When we reviewed the Toshiba Portege Z835 ultrabook a while back, we said that Toshiba were planning a more price-conscious entry-level model which would be the first Core-i3 Toshiba ultrabook; here it is, packing an ultra-low voltage Intel i3.
Toshiba claims the ultra-slim shell of the Portege Z830 is particularly durable thanks to a magnesium alloy constructed in a resilient honeycomb structure. Nevertheless the lid felt quite flimsy, an impression not helped by the somewhat lightweight display hinge. Together they allow an unacceptable amount of teeter. But for svelteness and lightness the Toshiba Portege Z830 is pretty hard to beat, and it’s a handsome devil too, even if the Apple MacBook Air remain the category leaders for solid workmanship and sheer visual appeal.
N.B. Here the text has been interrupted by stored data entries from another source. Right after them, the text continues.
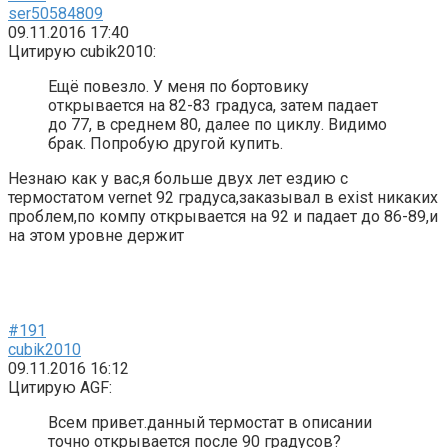
ser50584809
09.11.2016 17:40
Цитирую cubik2010:
Ещё повезло. У меня по бортовику
открывается на 82-83 градуса, затем падает
до 77, в среднем 80, далее по циклу. Видимо
брак. Попробую другой купить.
Незнаю как у вас,я больше двух лет ездию с
термостатом vernet 92 градуса,заказывал в exist никаких
проблем,по компу открывается на 92 и падает до 86-89,и
на этом уровне держит
#191
cubik2010
09.11.2016 16:12
Цитирую AGF:
Всем привет.данный термостат в описании
точно открывается после 90 градусов?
As befits a business machine, Toshiba has equipped the i3 ultrabook with a matte display, and the 13.3-inch 1366 x 768 pixel screen is pleasantly bright, although the resolution feels a bit inadequate compared with the sharper displays and higher pixel counts of the MacBook Air (1440 x 900) or the Asus Zenbook (1600 x 900). Also the less-than-black blacks means despite good brightness the Z830 only achieves a poor contrast ration of 136:1, low enough to be noticeable when viewing images or movies. Then there are the poor viewing angles, unusual for a Toshiba notebook.
The spill-proof keyboard is well laid-out and keys are quite decent-sized, but key travel is very shallow, On the plus side the keyboard is backlit. All but the dual function keys, that is, which means the volume control is difficult to locate in dim light.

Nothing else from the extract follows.